I moved the HDM work area movement outline to roughly where it is IRL.
Cheers, I’m done with this one. Going to have my guy price it, all machined. But I already know its not cheap. I found the 6061 plate stock around $500, plus all the machining. Would be interesting to build, but I probably will not.
Could fit up to six “Vacuum Plates” onto the bottom of the HDM Work/Fixture Plate using the ¼"-20 grid holes.
Tomorrow, I am going to model the bitsetter and modify the plate that it will mount directly to the fixture plate near home at the back. Maybe. May not work back there.
Question. Could not find an easy answer from search. AI says yes, but I don’t believe it.
How does Warthog know where the HDM bitsetter is installed for z height? The setup checks for x, y only correct?
Reason that I ask is that the fixture plate above will land at a different height than the stock slats (0.703 IIRC). Will this mess up the bitsetter for setting tool depth later on the fixture plate? is this adjustable?
thanks,
MG
The BitSetter measures the tool length offset relative to its position after probing — so long as its vertical position relative to machine origin doesn’t change, the measurement will be consistent.
Note that the vertical position has to be within a range which is compatible with the probe command as issued by Carbide Motion — there’s a certain height it begins at, and it probes only so far down from that position.
Makes sense, thank you Will. So, I was going to recess the bitsetter into the fixture. I may do that and land it right at ~.0703, which I believe I have seen folks with it on top of the slates and should work.
I remember reading somewhere that it tracks vertical position relative to the last measurement?
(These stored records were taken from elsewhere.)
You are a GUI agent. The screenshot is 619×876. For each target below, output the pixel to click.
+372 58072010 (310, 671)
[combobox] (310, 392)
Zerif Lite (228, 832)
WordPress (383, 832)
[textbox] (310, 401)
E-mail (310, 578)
Should have thought more about quick release type setup for the suction plates. If it’ s an exercise several hundred times when it could have been more of an exercise during the design phase you can probably figure which one will pay off more.
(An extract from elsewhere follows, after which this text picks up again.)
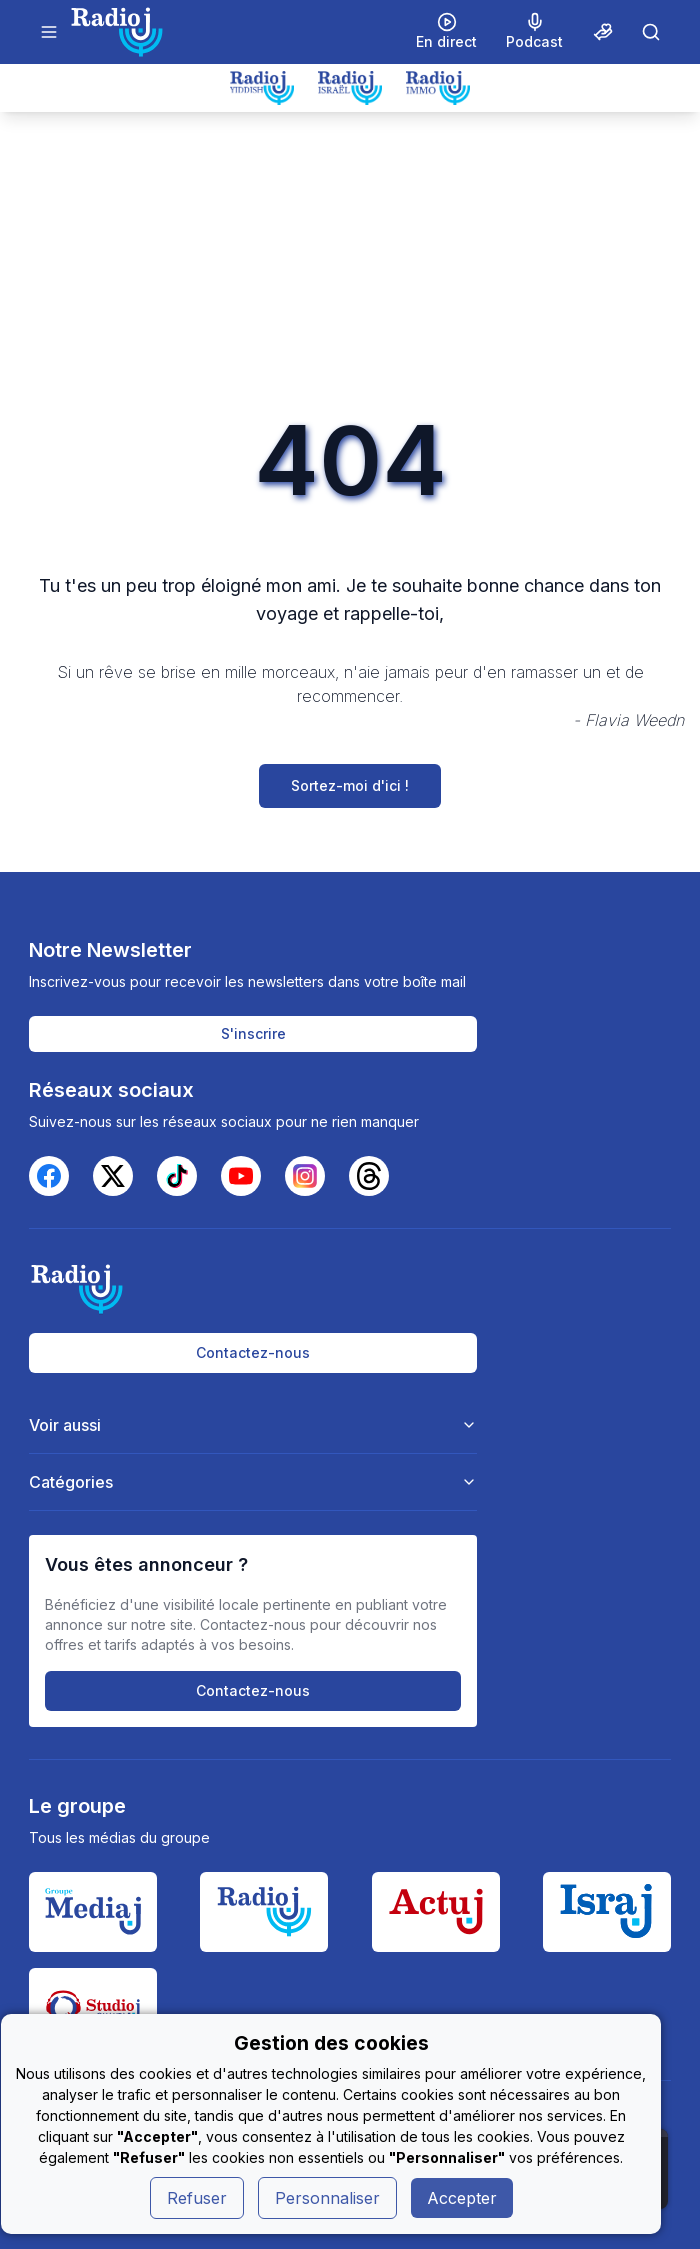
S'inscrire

Like one larger plate to retain 6 smaller on say a drawer slide setup that can be engaged or disengaged quicker and maybe countersunk 1/4-20 SHCS for quick installation and easy hole recognition.
No, it measures the absolute tool length offset, and then applies that — since each is relative to the same absolute position (machine Z-axis origin) the effect is much the same.
operationally, the plates would stay installed. Only turn on the vac when you need suction. In this case, the HDM nomad tubes block drawer slides and all that.
I don’t plan on building this, but if I did I would probably only build two vac plates and install them in the front bay.
Just for your future reference, everything is designed in metric. That measurement translates to ~30mm in case you want a cleaner number.
Is there public drawings of basic arrangement of an Spro 5 ? I would be interested in enough dimensions to simplistically model the components.
Including the machine zero point, table slots and maybe the default z height probe.
I understand that you don’t want someone to reverse engineer the product, but it would help in planning.
IIRC I found an SO5 model when I was hunting for the HDM.
@wmoy Metric! My eyes, my eyes! My brain! It hurts us!
Right okay that makes sense my first instinct was coolant ending up through the vac pump system. There is also the option of quick hold downs for throwing in a peice of plywood or mdf and then using vacuum pucks for smaller wood projects, this would also cover your plate but reduce you to probably 1" working height.
I have backed off on flood coolant. Just going to use a Stupid Simple Tools alcohol mister on my setup. But yeah, would have to address those issues with flood. Only six bolts to remove the vac plate. It’s only time and a few busted knuckles.
Fair enough! Your enclosure still looks deadly.
I have not mounted a .50 cal on it, yet. How is it deadly?